Unraveling America’s Reliance on Marriage | Teen Ink

Unraveling America’s Reliance on Marriage

December 20, 2022
By clee23 GOLD, New York, New York
clee23 GOLD, New York, New York
11 articles 0 photos 0 comments

    The famed saying, “History repeats itself,” explains how those who ignore the past are doomed to danger again, trapping societies in a cycle. From the Puritan settlers’ arrival in the 1640s to the rise of the Moral Majority in the 1980s, American writers have repeatedly valorized marriages by framing it as both a sacred covenant to God and the bedrock of a thriving community. John Winthrop believed marriage was a necessary glue for the new American community. Amidst first-wave feminism, however, Charlotte Perkins Gilman warned against the power of patriarchy to render marriage a trap for women. When calls for heteronormative marriage became louder in the Reagan presidency, Tony Kushner pushed back through his play "Angels in America," which adds layers to both perspectives. Through Harper’s evolution from isolation to empowerment, Kushner challenges the glorification of marriage and expresses the sacredness of non-marital bonds. In doing so, he critiques the hierarchy in Winthrop's founding vision and offers solidarity as a solution to the heteronormative patriarchy in Gilman’s The Yellow Wallpaper.

    Through Harper and Joe’s relationship, Kushner debunks the myth that marriage embodies American exceptionalism, revealing the alienation experienced by women in unhappy marriages. In the late 1970s, the Moral Majority’s values took center stage in conservative politics. According to Moral Majority leader Jerry Falwell, a woman would find happiness and fulfillment in marriage (Foner, 825). However, Kushner challenges this notion through Harper who, instead of feeling loved and unified in her marriage, laments her loneliness: “People who are lonely, people left alone, sit talking nonsense to the air, imagining… beautiful systems dying, old fixed orders spiraling apart” (Kushner, 16). Although Harper is achieving success according to the Moral Majority, the imagery of “spiraling apart” symbolizes the lack of control Harper feels over her world and life. Her use of the phrase “sit talking nonsense to the air” reflects her own feelings of stagnation and alienation. Kushner ties the emotional crisis Harper experiences in her marriage to the cultural crisis the U.S. experiences in the 1980s; both her lack of satisfaction and the AIDS epidemic remain unnamed and unaddressed, linking problems in her marriage to issues with the myth of American exceptionalism.
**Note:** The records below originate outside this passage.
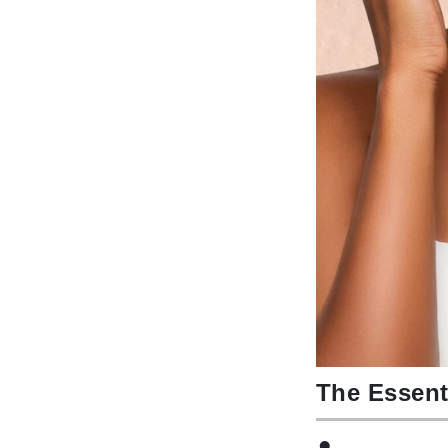
Brand With A Heart
Byredo
C
Calvin Klein
Casmara
CHI
CO2Lift
Codex
ColorProof
CosMedix
D
Darphin
The Essent
Derma Bella
Dermaquest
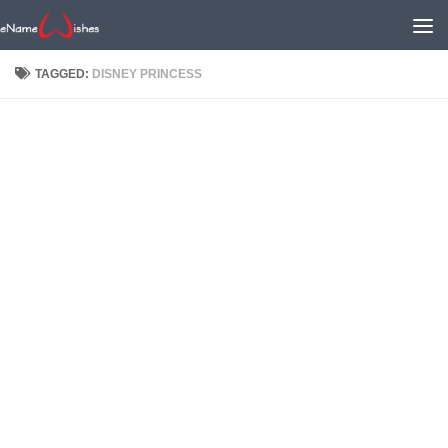
TAGGED:
DISNEY PRINCESS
Through the disconnect between Harper’s helpless loneliness and her marital status, ​​a superficial indicator of her success as a woman, Kushner debunks the myth that marriage represents American exceptionalism. On the other hand, Joe, her husband, believes Reagan makes America great again: “The truth restored. Law restored. That’s what President Reagan’s done” (Kushner, 26). Crucially, Kushner embeds a hidden link between Harper and Joe in the text: Joe’s claim that truth and law have been “restored” conjures Harper’s reference to the old orders as having a “spiral” structure. The “spiral” shape implies that history repeats itself in an ordered, predictable fashion. While Joe and Harper have different takes on the situation, Joe thinking history is restored and Harper seeing an evolution, their common language suggests that although Harper and Joe may not be right for each other romantically, they still belong in the same community.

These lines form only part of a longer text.